- [Exercise description]:
The response must be made up of the lines in the entries below that contain "header".

- [Input material]:
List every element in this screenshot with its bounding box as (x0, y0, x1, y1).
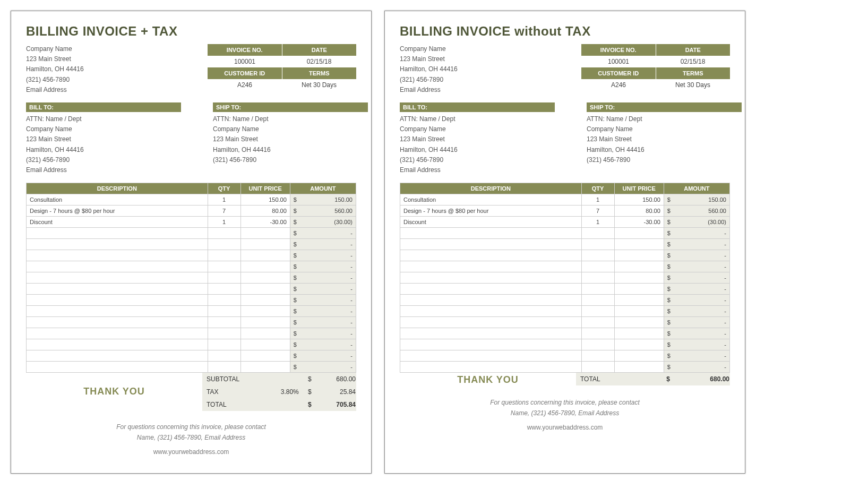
company-email: Email Address (400, 85, 458, 95)
meta-invoice: 100001 (581, 56, 656, 67)
meta-invoice: 100001 (208, 56, 282, 67)
invoice-title: BILLING INVOICE without TAX (400, 24, 730, 39)
item-qty: 1 (581, 194, 614, 205)
meta-terms: Net 30 Days (656, 79, 730, 91)
col-price: UNIT PRICE (240, 183, 290, 194)
table-row: Consultation1150.00$150.00 (400, 194, 730, 205)
subtotal-label: SUBTOTAL (202, 373, 272, 385)
tax-rate: 3.80% (272, 385, 308, 398)
table-row: $- (27, 284, 356, 295)
items-table: DESCRIPTION QTY UNIT PRICE AMOUNT Consul… (26, 183, 356, 373)
billto-street: 123 Main Street (400, 134, 555, 144)
footer-web: www.yourwebaddress.com (400, 422, 730, 433)
shipto-name: Company Name (213, 124, 368, 134)
meta-customer: A246 (581, 79, 656, 91)
footer: For questions concerning this invoice, p… (400, 397, 730, 433)
item-desc: Consultation (27, 194, 208, 205)
meta-header-customer: CUSTOMER ID (208, 67, 282, 79)
billto-phone: (321) 456-7890 (26, 155, 181, 165)
item-amount: $150.00 (290, 194, 356, 205)
table-row: $- (400, 306, 730, 317)
company-street: 123 Main Street (400, 54, 458, 64)
thank-you: THANK YOU (457, 374, 519, 385)
table-row: $- (400, 317, 730, 328)
item-price: 150.00 (240, 194, 290, 205)
billto-name: Company Name (400, 124, 555, 134)
shipto-name: Company Name (587, 124, 742, 134)
billto-block: ATTN: Name / Dept Company Name 123 Main … (400, 112, 555, 175)
table-row: $- (400, 228, 730, 239)
item-desc: Design - 7 hours @ $80 per hour (27, 205, 208, 217)
item-qty: 1 (208, 217, 240, 228)
footer-web: www.yourwebaddress.com (26, 447, 356, 457)
billto-attn: ATTN: Name / Dept (26, 114, 181, 124)
shipto-city: Hamilton, OH 44416 (213, 145, 368, 155)
table-row: $- (400, 339, 730, 350)
table-row: Design - 7 hours @ $80 per hour780.00$56… (400, 205, 730, 217)
table-row: $- (27, 328, 356, 339)
footer-line1: For questions concerning this invoice, p… (26, 422, 356, 432)
total-value: 680.00 (710, 375, 729, 383)
table-row: $- (27, 362, 356, 373)
company-city: Hamilton, OH 44416 (26, 64, 84, 74)
totals-table: SUBTOTAL $680.00 TAX 3.80% $25.84 TOTAL … (202, 373, 356, 411)
totals-table: TOTAL $680.00 (576, 373, 730, 385)
table-row: $- (400, 239, 730, 250)
table-row: Design - 7 hours @ $80 per hour780.00$56… (27, 205, 356, 217)
billto-block: ATTN: Name / Dept Company Name 123 Main … (26, 112, 181, 175)
company-phone: (321) 456-7890 (400, 75, 458, 85)
table-row: $- (400, 250, 730, 261)
table-row: $- (400, 272, 730, 284)
item-amount: $560.00 (290, 205, 356, 217)
table-row: Discount1-30.00$(30.00) (27, 217, 356, 228)
table-row: $- (400, 284, 730, 295)
item-price: -30.00 (240, 217, 290, 228)
invoice-without-tax: BILLING INVOICE without TAX Company Name… (384, 11, 745, 474)
item-qty: 1 (581, 217, 614, 228)
company-city: Hamilton, OH 44416 (400, 64, 458, 74)
company-block: Company Name 123 Main Street Hamilton, O… (400, 44, 458, 95)
meta-date: 02/15/18 (282, 56, 356, 67)
item-qty: 7 (581, 205, 614, 217)
col-amount: AMOUNT (290, 183, 356, 194)
table-row: $- (400, 261, 730, 272)
company-street: 123 Main Street (26, 54, 84, 64)
item-desc: Discount (400, 217, 582, 228)
billto-city: Hamilton, OH 44416 (26, 145, 181, 155)
col-qty: QTY (208, 183, 240, 194)
meta-header-invoice: INVOICE NO. (581, 44, 656, 56)
item-price: 80.00 (240, 205, 290, 217)
billto-street: 123 Main Street (26, 134, 181, 144)
meta-header-invoice: INVOICE NO. (208, 44, 282, 56)
footer-line2: Name, (321) 456-7890, Email Address (26, 432, 356, 443)
billto-phone: (321) 456-7890 (400, 155, 555, 165)
shipto-street: 123 Main Street (213, 134, 368, 144)
invoice-meta: INVOICE NO. DATE 100001 02/15/18 CUSTOME… (208, 44, 356, 95)
item-amount: $(30.00) (290, 217, 356, 228)
table-row: $- (27, 295, 356, 306)
invoice-with-tax: BILLING INVOICE + TAX Company Name 123 M… (11, 11, 372, 474)
shipto-attn: ATTN: Name / Dept (587, 114, 742, 124)
invoice-meta: INVOICE NO. DATE 100001 02/15/18 CUSTOME… (581, 44, 730, 95)
billto-header: BILL TO: (400, 102, 555, 112)
item-price: 150.00 (614, 194, 664, 205)
table-row: $- (27, 317, 356, 328)
table-row: $- (27, 272, 356, 284)
meta-header-terms: TERMS (656, 67, 731, 79)
item-desc: Consultation (400, 194, 582, 205)
company-name: Company Name (400, 44, 458, 54)
meta-header-terms: TERMS (282, 67, 357, 79)
table-row: $- (400, 350, 730, 362)
shipto-city: Hamilton, OH 44416 (587, 145, 742, 155)
table-row: $- (27, 261, 356, 272)
shipto-header: SHIP TO: (213, 102, 368, 112)
company-phone: (321) 456-7890 (26, 75, 84, 85)
billto-name: Company Name (26, 124, 181, 134)
col-amount: AMOUNT (664, 183, 729, 194)
tax-label: TAX (202, 385, 272, 398)
col-qty: QTY (581, 183, 614, 194)
item-desc: Discount (27, 217, 208, 228)
billto-header: BILL TO: (26, 102, 181, 112)
shipto-phone: (321) 456-7890 (587, 155, 742, 165)
col-price: UNIT PRICE (614, 183, 664, 194)
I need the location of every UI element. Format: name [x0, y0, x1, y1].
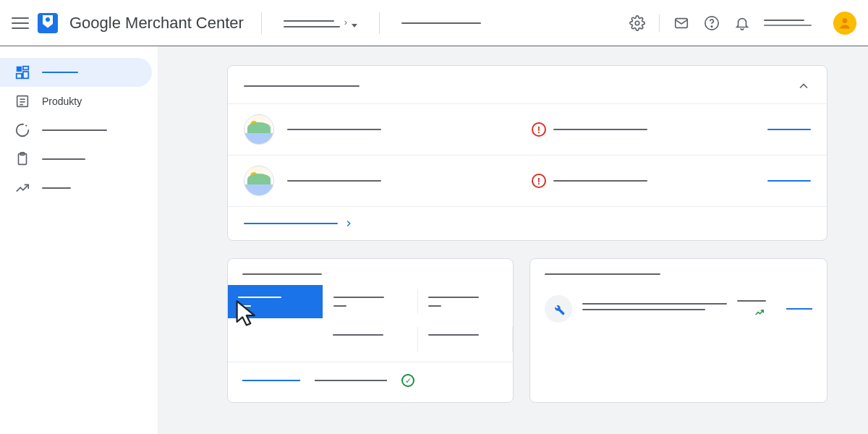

- [Response]:
meta-header-customer: CUSTOMER ID (208, 67, 282, 79)
meta-header-invoice: INVOICE NO. (581, 44, 656, 56)
meta-header-invoice: INVOICE NO. (208, 44, 282, 56)
billto-header: BILL TO: (400, 102, 555, 112)
meta-header-terms: TERMS (656, 67, 731, 79)
meta-header-terms: TERMS (282, 67, 357, 79)
shipto-header: SHIP TO: (213, 102, 368, 112)
billto-header: BILL TO: (26, 102, 181, 112)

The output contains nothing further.